Al principio Felipe disfrutó mucho de su graciosa y exótica mascota e invitaba a sus compañeros de trabajo a merendar para que se divirtieran viendo al pequeño bicho comer los cotilleos sobre los famosos, pero después el ser demandó más y más páginas impresas cada día y creció hasta alcanzar el tamaño de un san bernardo y se movía torpemente por la casa destrozando todo aquello sobre lo que decidía descansar su pesado cuerpo. Gozaba de un apetito voraz y no paraba de comer ni de noche ni de día y dejaba el suelo plagado de palabras después de cada sonoro eructo. Llegó el punto en que fue imposible dejarlo solo y el hombre tuvo que pedir una excedencia, solo se ausentaba para comprar comida en la librería de la esquina, donde el dueño había colocado, en el lugar más visible del local, una escultura de bronce con la forma de su mejor cliente.

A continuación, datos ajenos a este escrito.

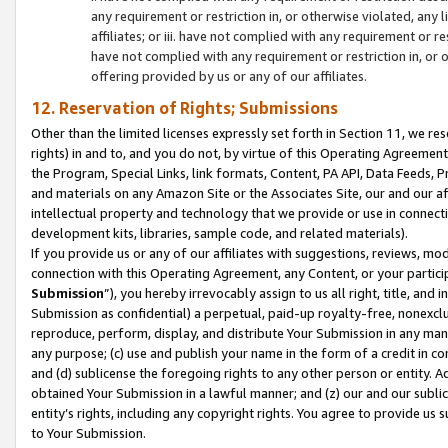
any requirement or restriction in, or otherwise violated, an
affiliates; or iii. have not complied with any requirement or
have not complied with any requirement or restriction in, or
offering provided by us or any of our affiliates.
12. Reservation of Rights; Submissions
Other than the limited licenses expressly set forth in Section 11, we rese
rights) in and to, and you do not, by virtue of this Operating Agreement
the Program, Special Links, link formats, Content, PA API, Data Feeds
and materials on any Amazon Site or the Associates Site, our and our a
intellectual property and technology that we provide or use in connect
development kits, libraries, sample code, and related materials).
If you provide us or any of our affiliates with suggestions, reviews, mod
connection with this Operating Agreement, any Content, or your particip
Submission
”), you hereby irrevocably assign to us all right, title, an
Submission as confidential) a perpetual, paid-up royalty-free, nonexclus
reproduce, perform, display, and distribute Your Submission in any man
any purpose; (c) use and publish your name in the form of a credit in c
and (d) sublicense the foregoing rights to any other person or entity. A
obtained Your Submission in a lawful manner; and (z) our and our sublice
entity’s rights, including any copyright rights. You agree to provide us
to Your Submission.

Felipe pasaba el día pendiente del bicho y limpiando las palabras que se amontonaban por todas partes. Cuando llegaba la noche se derrumbaba agotado sobre el sofá y entonces se acordaba del que hubiera sido su prafolio nuevo y pensaba en lo distinta que sería su vida si el primero no hubiera dejado de funcionar, si en lugar del bicho hubiera recibido erróneamente, aunque hubiera sido, algo tan inservible como un casca huevos eléctrico, si aquellos ojitos negros y redondos no le hubieran mirado con ternura. Ni siquiera en esos momentos podía descansar como necesitaba para encarar con suficiente energía la siguiente jornada en compañía de ese ser patán carente de cerebro, de lógica alguna en sus acciones, porque el bicho no cesaba su actividad durante la noche y Felipe había aprendido a dormir con un ojo cerrado y el otro abierto. Además se ataba al tobillo un cordel que le conectaba al monstruo come letras por si este se agitaba más de la cuenta. Y así pasaban las semanas y los meses y Felipe se consumía mientras el bicho seguía engordando y ya no solo eructaba, sino que, víctima de la gula, a veces enfermaba y vomitaba palabras viscosas y malolientes, como aquella tarde en que Felipe decidió frente al espejo del lavabo poner fin a su pesadilla.

Salió de casa pocos minutos antes de la hora de cierre con intención de comprar en la librería de la esquina todo lo que pudiera de Ken Follet, Carlos Ruiz Zafón, Federico Moccia, Stephenie Meyer y otros autores superventas. Mientras descendía en el ascensor pensó en qué podría utilizar para aderezar los libros, debía ser una sustancia tan atractiva al paladar del bicho como mortal. Todavía no había terminado de dar con ella cuando entró de nuevo en el piso cargado con varios ejemplares de numerosos bestsellers y sin una pizca de aliento. Se dejó caer en uno de los sillones y se dispuso a disfrutar por unos minutos de uno de esos momentos insólitos en que el bicho se tomaba un corto tiempo para dormir. Casi había caído en brazos de Morfeo también él, cuando reparó en el espeso vaho multiforme que se elevaba un metro sobre la cabeza del ser y en el que se podía leer con dificultad: Lo que más nos aproxima a una persona es esa despedida, cuando acabamos separándonos, porque el sentimiento y el juicio no quieren ya marchar juntos; y aporreamos con violencia el muro que la naturaleza ha alzado entre ella y nosotros*. Se acercó sigilosamente y entonces vio que la portada que reposaba sobre el lomo escamoso era de Eutanasia: la estética del suicidio.